Lastly, not everything fits neatly into our box of labels. If you're pounding out chords that nobody can put a name to (least of all yourself), maybe they don't have names yet. Recognize the process that got you there, not some arbitrary naming convention. For me, I run into "wtf i dont even" chords all the time, but I can tell you exactly how I make those chords. If that process is "making a bunch of vertical sonorities from an E minor scale", then that's what's going on. Mind you, you should know all that thirteenth chord stuff, but if tertian spellings don't really explain the music very well, don't be afraid to come up with an alternate explanation.

Somewhat related:



Arnold Schoenberg said:


> A triad standing alone is entirely indefinite in its harmonic meaning; it may be the tonic of one tonality or one degree of several others. The addition of one or more other triads can restrict its meaning to a lesser number of tonalities.

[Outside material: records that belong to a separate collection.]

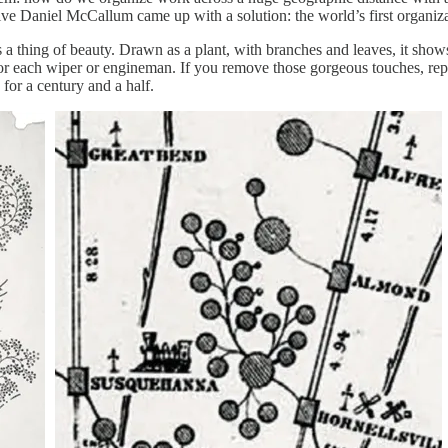
ive Daniel McCallum came up with a solution: the world’s first organiza
s a thing of beauty. Drawn as a plant, with branches and leaves, it shows
or each wiper or engineman. If you remove those gorgeous touches, repla
for a century and a half.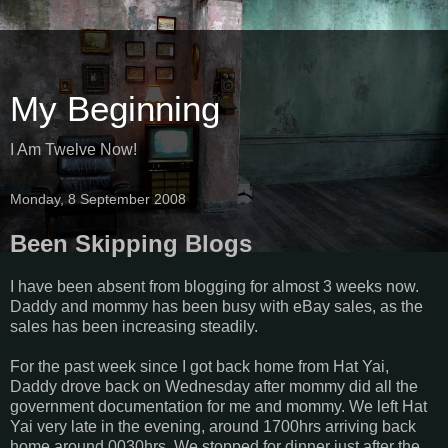
My Beginning
I Am Twelve Now!
Monday, 8 September 2008
Been Skipping Blogs
I have been absent from blogging for almost 3 weeks now.
Daddy and mommy has been busy with eBay sales, as the
sales has been increasing steadily.
For the past week since I got back home from Hat Yai,
Daddy drove back on Wednesday after mommy did all the
government documentation for me and mommy. We left Hat
Yai very late in the evening, around 1700hrs arriving back
home around 0030hrs. We stopped for dinner just after the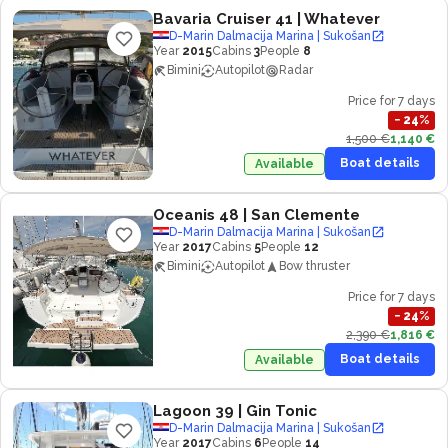
Bavaria Cruiser 41
| Whatever
D-Marin Dalmacija Marina | Sukošan
Year
2015
Cabins
3
People
8
Bimini
Autopilot
Radar
Price for 7 days
−
24
%
1,500 €
1,140 €
Boat details
Available
Oceanis 48
| San Clemente
D-Marin Dalmacija Marina | Sukošan
Year
2017
Cabins
5
People
12
Bimini
Autopilot
Bow thruster
Price for 7 days
−
24
%
2,390 €
1,816 €
Boat details
Available
Lagoon 39
| Gin Tonic
D-Marin Dalmacija Marina | Sukošan
Year
2017
Cabins
6
People
14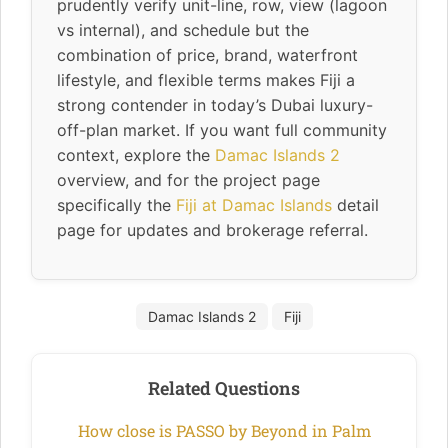
prudently verify unit-line, row, view (lagoon
vs internal), and schedule but the
combination of price, brand, waterfront
lifestyle, and flexible terms makes Fiji a
strong contender in today’s Dubai luxury-
off-plan market. If you want full community
context, explore the
Damac Islands 2
overview, and for the project page
specifically the
Fiji at Damac Islands
detail
page for updates and brokerage referral.
Damac Islands 2
Fiji
Related Questions
How close is PASSO by Beyond in Palm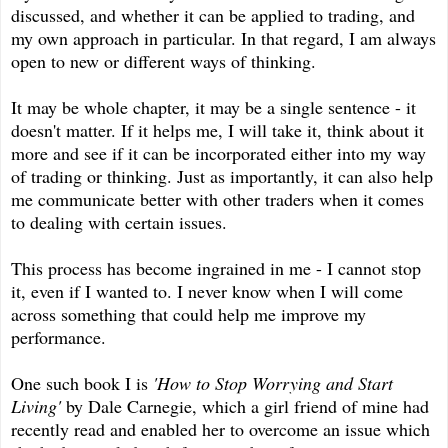
discussed, and whether it can be applied to trading, and
my own approach in particular. In that regard, I am always
open to new or different ways of thinking.
It may be whole chapter, it may be a single sentence - it
doesn't matter. If it helps me, I will take it, think about it
more and see if it can be incorporated either into my way
of trading or thinking. Just as importantly, it can also help
me communicate better with other traders when it comes
to dealing with certain issues.
This process has become ingrained in me - I cannot stop
it, even if I wanted to. I never know when I will come
across something that could help me improve my
performance.
One such book I is
'How to Stop Worrying and Start
Living'
by Dale Carnegie, which a girl friend of mine had
recently read and enabled her to overcome an issue which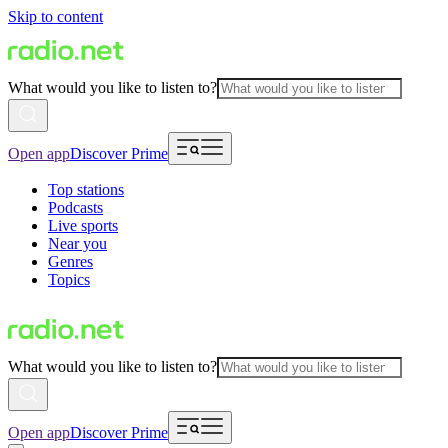
Skip to content
What would you like to listen to?
Open app
Discover Prime
Top stations
Podcasts
Live sports
Near you
Genres
Topics
What would you like to listen to?
Open app
Discover Prime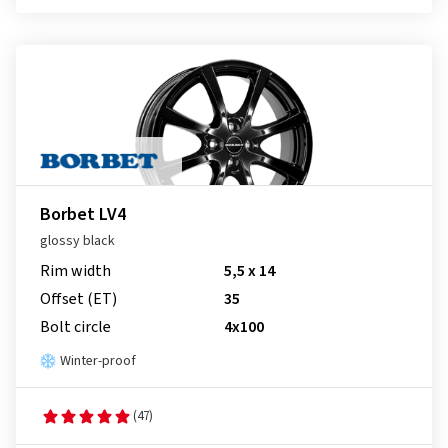
Borbet LV4
glossy black
Rim width
5,5 x 14
Offset (ET)
35
Bolt circle
4x100
Winter-proof
(47)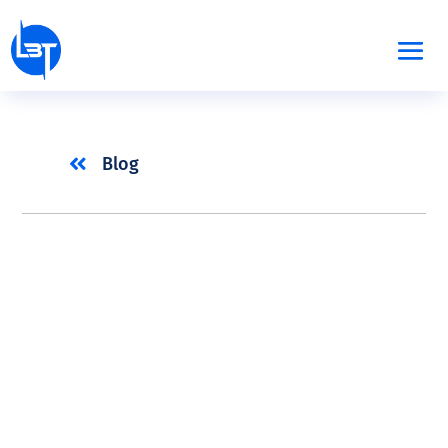

Blog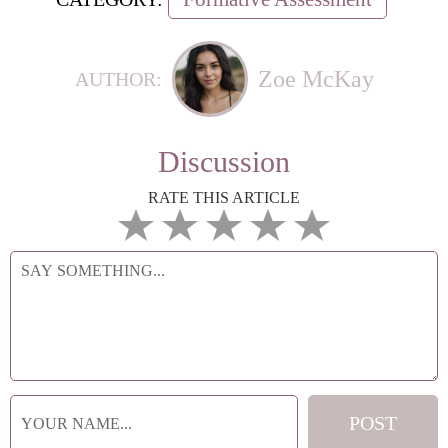
Zoe McKay
AUTHOR:
Discussion
RATE THIS ARTICLE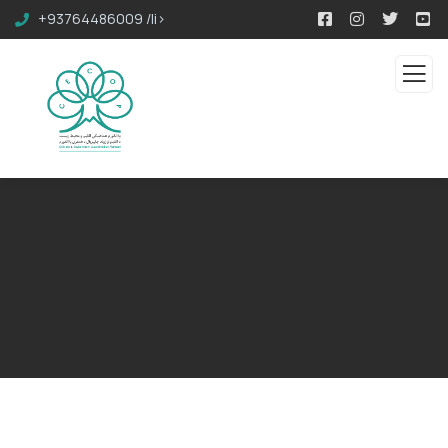
+93764486009 /li>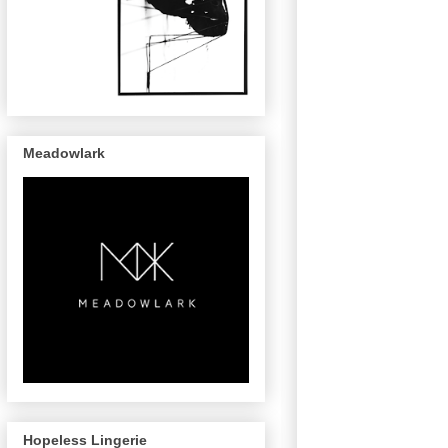
Meadowlark
Hopeless Lingerie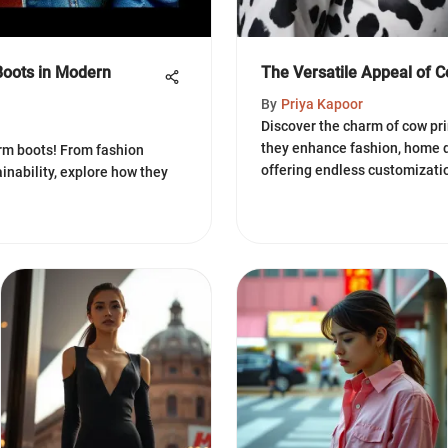
Boots in Modern
The Versatile Appeal of Co
By
Priya Kapoor
Discover the charm of cow pri
they enhance fashion, home d
orm boots! From fashion
offering endless customizatio
ainability, explore how they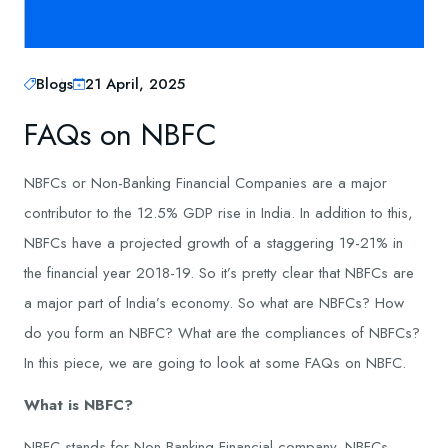
Blogs
21 April, 2025
FAQs on NBFC
NBFCs or Non-Banking Financial Companies are a major
contributor to the 12.5% GDP rise in India. In addition to this,
NBFCs have a projected growth of a staggering 19-21% in
the financial year 2018-19. So it’s pretty clear that NBFCs are
a major part of India’s economy. So what are NBFCs? How
do you form an NBFC? What are the compliances of NBFCs?
In this piece, we are going to look at some FAQs on NBFC.
What is NBFC?
NBFC stands for Non-Banking Financial company. NBFCs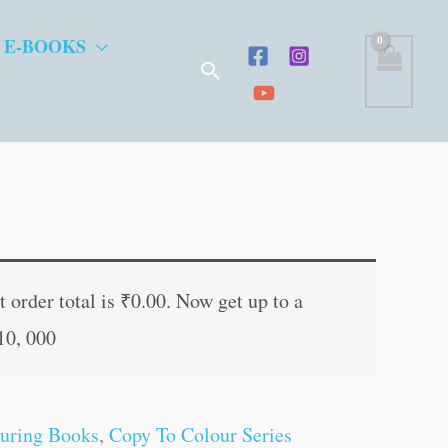
 E-BOOKS
Search
t
 order total is
₹
0.00
. Now get up to a
10, 000
.
uring Books
,
Copy To Colour Series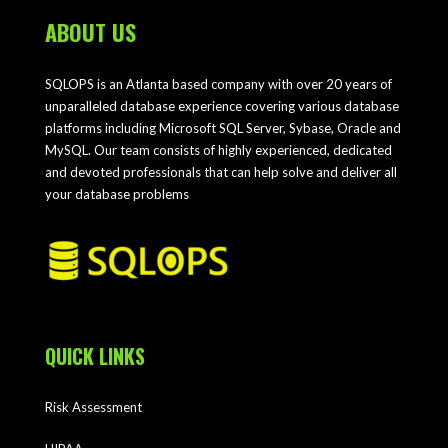
ABOUT US
SQLOPS is an Atlanta based company with over 20 years of
unparalleled database experience covering various database
platforms including Microsoft SQL Server, Sybase, Oracle and
MySQL. Our team consists of highly experienced, dedicated
and devoted professionals that can help solve and deliver all
your database problems
QUICK LINKS
Risk Assessment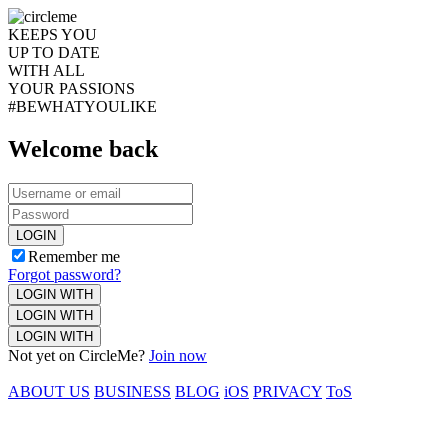
KEEPS YOU
UP TO DATE
WITH ALL
YOUR PASSIONS
#BEWHATYOULIKE
Welcome back
LOGIN
Remember me
Forgot password?
LOGIN WITH
LOGIN WITH
LOGIN WITH
Not yet on CircleMe?
Join now
ABOUT US
BUSINESS
BLOG
iOS
PRIVACY
ToS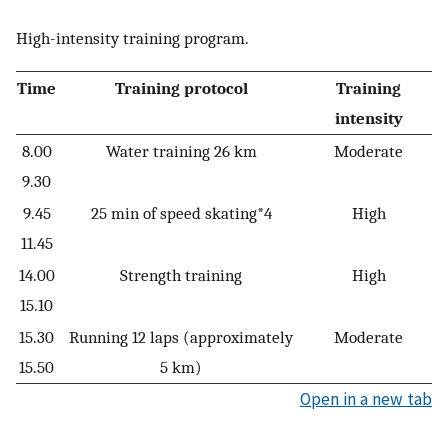
High-intensity training program.
Time
Training protocol
Training
intensity
8.00
Water training 26 km
Moderate
9.30
9.45
25 min of speed skating*4
High
11.45
14.00
Strength training
High
15.10
15.30
Running 12 laps (approximately
Moderate
15.50
5 km)
Open in a new tab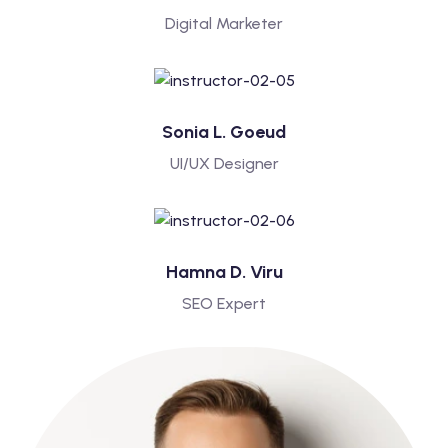
Digital Marketer
Sonia L. Goeud
UI/UX Designer
Hamna D. Viru
SEO Expert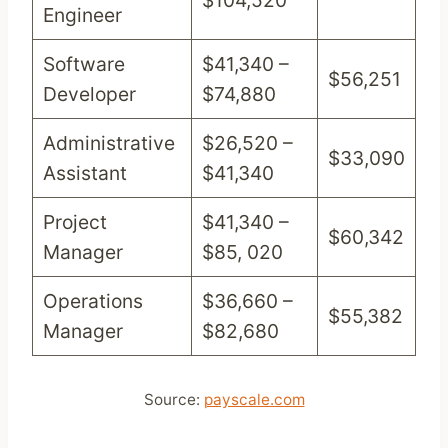
$104,520
Engineer
Software
$41,340 –
$56,251
Developer
$74,880
Administrative
$26,520 –
$33,090
Assistant
$41,340
Project
$41,340 –
$60,342
Manager
$85, 020
Operations
$36,660 –
$55,382
Manager
$82,680
Source:
payscale.com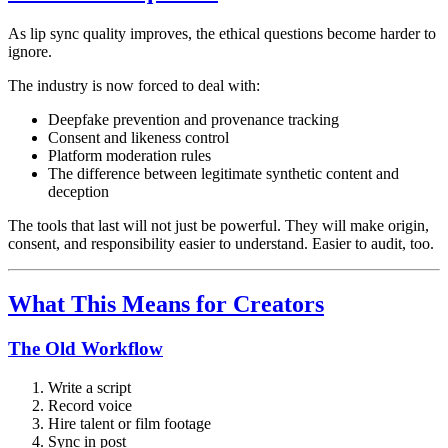
As lip sync quality improves, the ethical questions become harder to
ignore.
The industry is now forced to deal with:
Deepfake prevention and provenance tracking
Consent and likeness control
Platform moderation rules
The difference between legitimate synthetic content and
deception
The tools that last will not just be powerful. They will make origin,
consent, and responsibility easier to understand. Easier to audit, too.
What This Means for Creators
The Old Workflow
Write a script
Record voice
Hire talent or film footage
Sync in post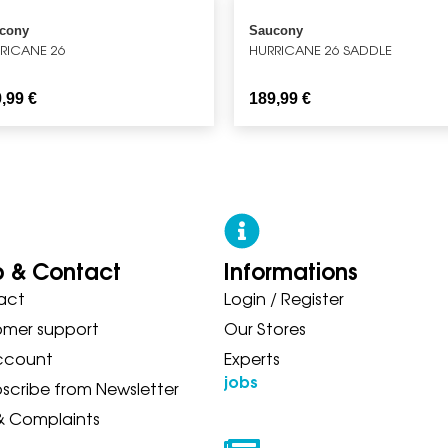
cony
Saucony
RICANE 26
HURRICANE 26 SADDLE
9,99
€
189,99
€
p & Contact
Informations
act
Login / Register
 ASICS NEW BALANCE ON SAUC
omer support
Our Stores
ccount
Experts
jobs
scribe from Newsletter
& Complaints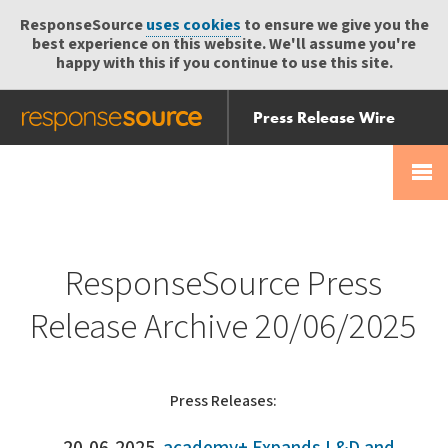
ResponseSource
uses cookies
to ensure we give you the
best experience on this website. We'll assume you're
happy with this if you continue to use this site.
Press Release Wire
Send
Help Centre
Skip
Skip navigation
Login
navigation
Receive
ResponseSource Press
Release Archive 20/06/2025
Press Releases: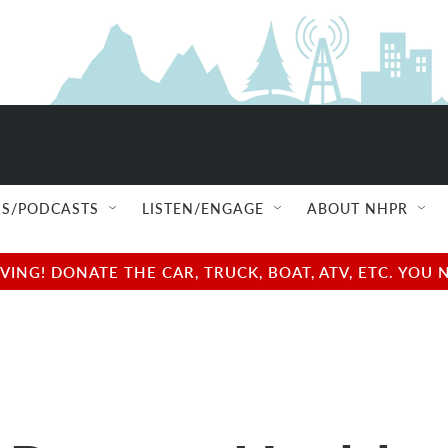
S/PODCASTS
LISTEN/ENGAGE
ABOUT NHPR
NG! DONATE THE CAR, TRUCK, BOAT, ATV, ETC. YOU 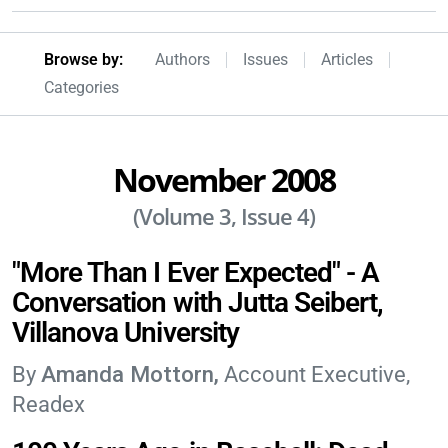
Browseby Menu
Browse by:
Authors
Issues
Articles
Categories
November 2008
(Volume 3, Issue 4)
"More Than I Ever Expected" - A
Conversation with Jutta Seibert,
Villanova University
Amanda Mottorn
Account Executive,
Readex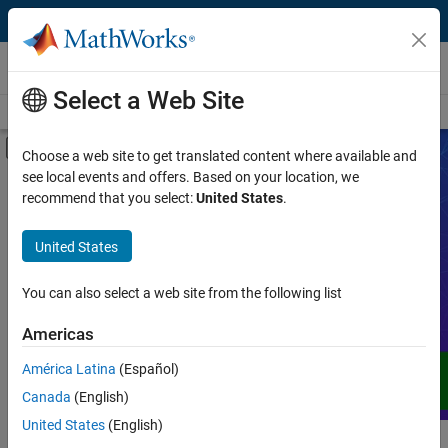
Skip to content
Videos
Select a Web Site
Videos Home
Search
Off-Canvas Navigation Menu Toggle
Choose a web site to get translated content where available and
see local events and offers. Based on your location, we
Product
Search Videos
recommend that you select:
United States
.
Video Type
United States
Expand your understanding of MATLAB,
Simulink, and other products, services,
Capability
and solutions from MathWorks through
You can also select a web site from the following list
demos, how-tos, user stories, webinars,
Application
Americas
and more.
Language
América Latina
(Español)
Canada
(English)
United States
(English)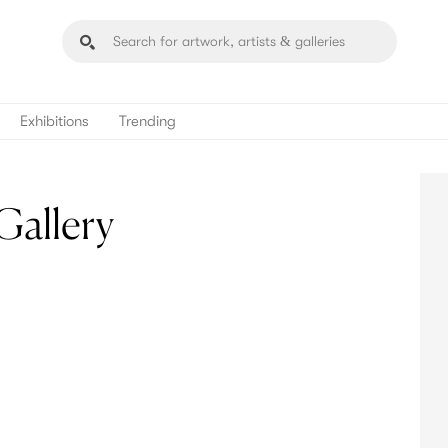
Exhibitions
Trending
Gallery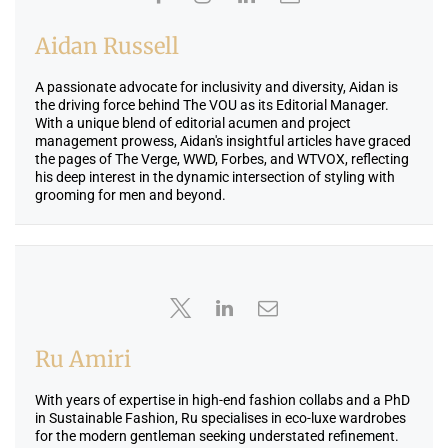
Aidan Russell
A passionate advocate for inclusivity and diversity, Aidan is
the driving force behind The VOU as its Editorial Manager.
With a unique blend of editorial acumen and project
management prowess, Aidan's insightful articles have graced
the pages of The Verge, WWD, Forbes, and WTVOX, reflecting
his deep interest in the dynamic intersection of styling with
grooming for men and beyond.
Ru Amiri
With years of expertise in high-end fashion collabs and a PhD
in Sustainable Fashion, Ru specialises in eco-luxe wardrobes
for the modern gentleman seeking understated refinement.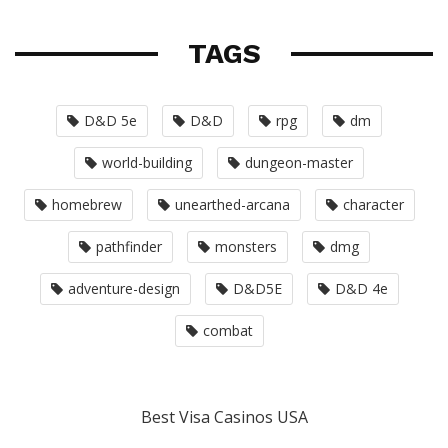
TAGS
D&D 5e
D&D
rpg
dm
world-building
dungeon-master
homebrew
unearthed-arcana
character
pathfinder
monsters
dmg
adventure-design
D&D5E
D&D 4e
combat
Best Visa Casinos USA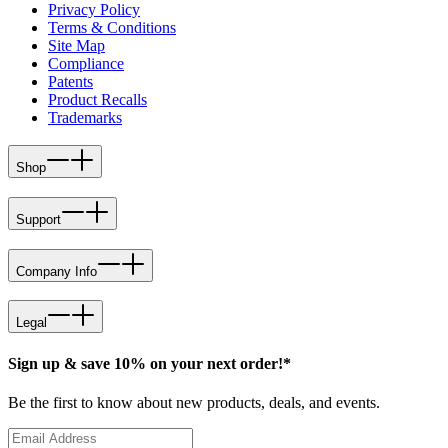
Privacy Policy
Terms & Conditions
Site Map
Compliance
Patents
Product Recalls
Trademarks
Shop
Support
Company Info
Legal
Sign up & save 10% on your next order!*
Be the first to know about new products, deals, and events.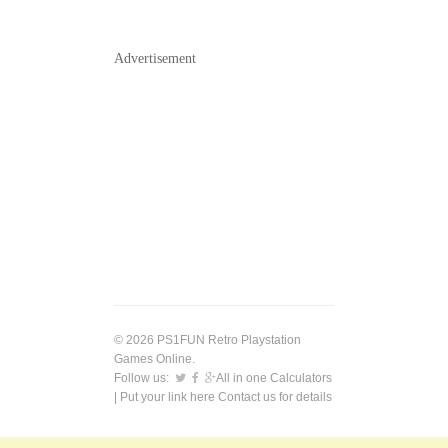
Advertisement
© 2026 PS1FUN Retro Playstation
Games Online.
Follow us:
All in one Calculators
| Put your link here
Contact us
for details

A certain order promotes such a _succession_ of chords to the function of a _progression_.
> 
> A _succession_ is aimless; a _progression_ aims for a definite goal. Whether such a goal may be reached depends on the continuation. It might promote this aim; it might counteract it.
> 
> ...



That book is incredibly dry, but it has some very interesting, useful, and intuitive ideas. Doesn't deal with non-tertian harmony, though.


----------



## ElRay (Mar 27, 2014)

Thanks again. One day this will (mostly) all click.

Ray


----------



## innovine (Mar 27, 2014)

Can someone teach me how to make this stuff sound decent? For instance, I decide to play in A, then I can strum I-IV-V or ii-V-I or whatever, but it just sounds poppy, lame, whatever. How can I spice this up a bit? Better rhythms, picking, etc? Or inversions or something else.. 

I don't really like any of the progressions, and don't see how this can be applied.


----------



## ghost_of_karelia (Mar 27, 2014)

innovine said:


> Can someone teach me how to make this stuff sound decent? For instance, I decide to play in A, then I can strum I-IV-V or ii-V-I or whatever, but it just sounds poppy, lame, whatever. How can I spice this up a bit? Better rhythms, picking, etc? Or inversions or something else..
> 
> I don't really like any of the progressions, and don't see how this can be applied.



Non-diatonic chords. *nod*

bVII is my personal favourite. That is to say, if you're playing in C, the chord built on the seventh scale tone (that is, B), would be B diminished (viiº). If you flatten it and make it major instead (Bb) it sounds fantastic in a cadence (in my own opinion). If we take that in D:

D - G - D - A - Bm - G - D - A - Bm - G - Bm - C - D

or

I - IV - I - V - vi - IV - I - V - vi - IV - vi - bVII - I

I like to add suspended chords here and there. I'm not 100% on the theory behind it but the suspended 2nd or 4th pulls towards the triad, so it gives the music suspense (hence the name). In that particular progression, I'd probably throw an Asus4 before the first A or something to that effect.

Probably being an idiot, but it's my own take on how to spice things up.


----------



## Mr. Big Noodles (Mar 27, 2014)

Poltergeist said:


> I knew something was a bit odd in that "succession" as you mentioned ( so much for a progression huh, lol?).



In response to this and the rep ElRay left me (thanks!): recognize that I'm not pulling out technical jargon for its own sake. I think it is helpful to recognize chords that have a direction and chords that are there solely for color. Having that distinction allows you to change things when you don't like how they're going.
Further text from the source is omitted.